Snow had cascaded over the smooth boulders enveloping the earth at the base of the walls. And the brooks trickled with crystal water, causing ice to form only at the edges of the streams. Nobody had yet traversed the pristine trail, crisp from recent snow. Occasionally, Jack had to stop and ascertain the course of their path.
They also paused to look at tracks near the brooks and along the trail. At times, the two trekked off after interesting prints: deer, fox and coyote.
Keelin pointed to a patch of displaced snow.
“Looks like a predator chased something here,” Jack said. “Want to check it out?”
Keelin nodded with a serious countenance.
Following the displaced snow and spattering of tracks, they wound around a clump of evergreens and found themselves on the edge of a steep ridge. It overlooked a valley with a stone wall running down the middle of it, and beyond that lay a dark mossy forest. Sunlight poked through shedding light upon the valley.
Jack took it all in with Keelin beside him. The brown hair of her bob cut and parka hood with its little visor partly shielded her face. He knelt down to look at her. Keelin’s rosy cheeks and soft nose peeked out from the hood, her blue eyes wide with interest. “Look,” he said pointing at the tracks. “I think it was a fox chasing a squirrel.”
Keelin inspected the tracks closely and then nodded in agreement.
They glanced around trying to discern the outcome of the pursuit. Down by the stone wall, Jack saw an old safe in the snow askew. A corner of it seemed to be sunken into the earth. The finish was marred, the paint chipped and peeling.
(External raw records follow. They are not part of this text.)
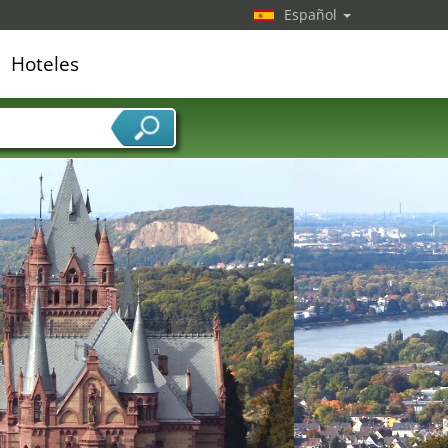
Español
Hoteles
edor de servicios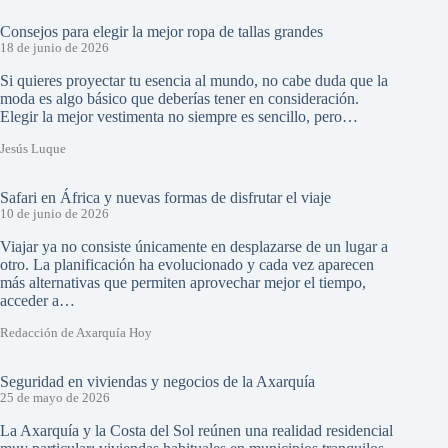
Consejos para elegir la mejor ropa de tallas grandes
18 de junio de 2026
Si quieres proyectar tu esencia al mundo, no cabe duda que la
moda es algo básico que deberías tener en consideración.
Elegir la mejor vestimenta no siempre es sencillo, pero…
Jesús Luque
Safari en África y nuevas formas de disfrutar el viaje
10 de junio de 2026
Viajar ya no consiste únicamente en desplazarse de un lugar a
otro. La planificación ha evolucionado y cada vez aparecen
más alternativas que permiten aprovechar mejor el tiempo,
acceder a…
Redacción de Axarquía Hoy
Seguridad en viviendas y negocios de la Axarquía
25 de mayo de 2026
La Axarquía y la Costa del Sol reúnen una realidad residencial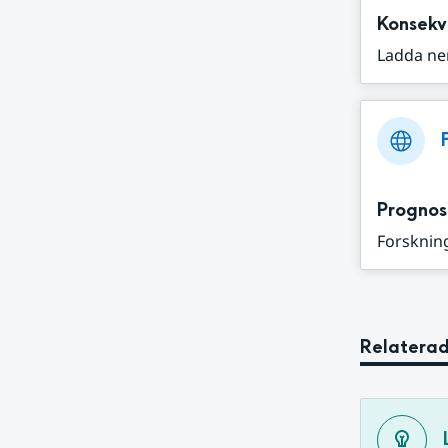
Konsekv
Ladda ne
Prognos
Forskning
Relaterad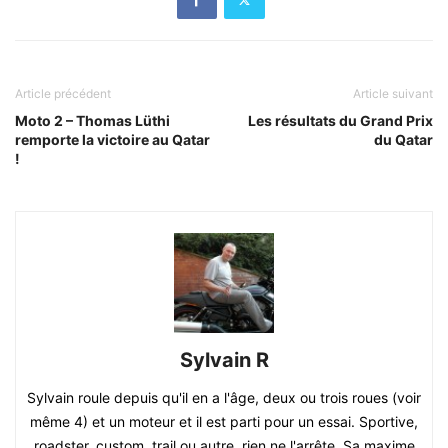
Article précédent
Article suivant
Moto 2 – Thomas Lüthi
Les résultats du Grand Prix
remporte la victoire au Qatar
du Qatar
!
Sylvain R
Sylvain roule depuis qu'il en a l'âge, deux ou trois roues (voir
même 4) et un moteur et il est parti pour un essai. Sportive,
roadster, custom, trail ou autre, rien ne l'arrête. Sa maxime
A patch of snow lay on top, and some had drifted against the sides.
They removed their snowshoes and planted them sticking out of the snow. As they began to descend the hillside, he felt Keelin tug on his sleeve. He glimpsed at her. Keelin shook her head, a frightened quiver shown in her bright eyes.
“It’s okay,” he said. “Let’s go check it out.”
“It doesn’t belong out here,” she said.
Jack knelt down and peered at her. She seemed scared. “Listen,” Jack said softly, “you’re right. It doesn’t belong out here, and that’s what makes it interesting.”
She looked at him dubiously.
He grinned and took hold of her little mitten.
She smiled back. “Okay,” she said.
Together they made the awkward descent down the steep hillside. “Do you think bank robbers put it there?” she asked.
“Maybe,” Jack said grinning. “More likely, thugs stole it from a small business some time ago. And they brought it out here to open it.”
Approaching, he noticed that the dial of the combination lock was popped out and the door partway open. Snow had whisked inside.
Standing alongside the safe, Keelin pulled on his hand. “I don’t like it,” she said.
Intrigued, Jack didn’t respond but instead kneeled in the snow to inspect the safe. The door was open about an inch. He could see inside and surprisingly it wasn’t empty. Jack slipped his hand into the crack and pulled on the door. It didn’t budge.
He sat back and looked the safe over. Still enticed, he pulled off his gloves, and slipped both hands into the crevice.
Keelin stood a few paces back, mute.
Heaving with all his might, the door creaked open. Jack gave it a kick and the door flung wide open, revealing the contents inside.
A few canvas bags protruded from the snow drifted interior.
He popped one open. It was full of soggy cash.
Jack sat back, perplexed. He pondered why someone would go through all the trouble of bringing the safe out here, breaking it open, and then leaving the loot behind.
He reached into the bag and pulled out a stack of bills clinched together with a rubber band. Flipping through them like shuffling a deck of cards, Jack saw that they were all five notes. He put them down and reached for another. After checking a few of them, he surmised that the canvas bags held three to five thousand dollars.
He looked at Keelin. “Should we take them?” he said.
She shook her head deliberately.
Jack considered the dilemma of raising a child to do what’s right and the prospect of the influx of cash. “It’s not stealing,” he reasoned. “This money has been abandoned a long time ago.”
“Don’t take it Dad,” she said vehemently. “It’s bad.”
“Honey, it’s not bad,” Jack said. “This is just paper with ink on it. Someone left it behind a very long time ago.”
Keelin stared at him indignantly.
As he reached for the canvas bags, she grabbed his coat at the shoulder and pulled with a startling amount of force. Jack rocked backward and plopped into the snow. “Gee,” he said smiling at her.
Keelin didn’t smile back.
He realized that she wouldn’t change her mind about it. “Listen,” he pled, “if Mommy was here she’d take it to pay some bills.”
“No she wouldn’t,” Keelin said sternly. “It’s bad.”
“Why do you keep saying that it’s bad?” Jack said perplexed. “It’s just some old money.”
“It’s bad,” she repeated pointing. “That has to do with bad men.”
Jack shook his head.
She crossed her arms and pouted.
“Fine,” he said. “Let’s go.”
Keelin stood still, staring at the money strewn in the snow. Jack scooped up the bills and tossed them into the safe. Landing with a soggy thud against the steel interior, the bills slid into the drifted snow alongside the canvas bags.
Turning, they began to ascend the steep hill leading back to the trail. Jack figured that he could return for the money before dark. As they climbed, Keelin jammed the toes of her boots into the slope like he taught her, making a snowy ladder as she worked her way up. Jack had more difficulty because the snow wasn’t icy enough to support him. So he grabbed hold of a jagged rock protruding from the hillside.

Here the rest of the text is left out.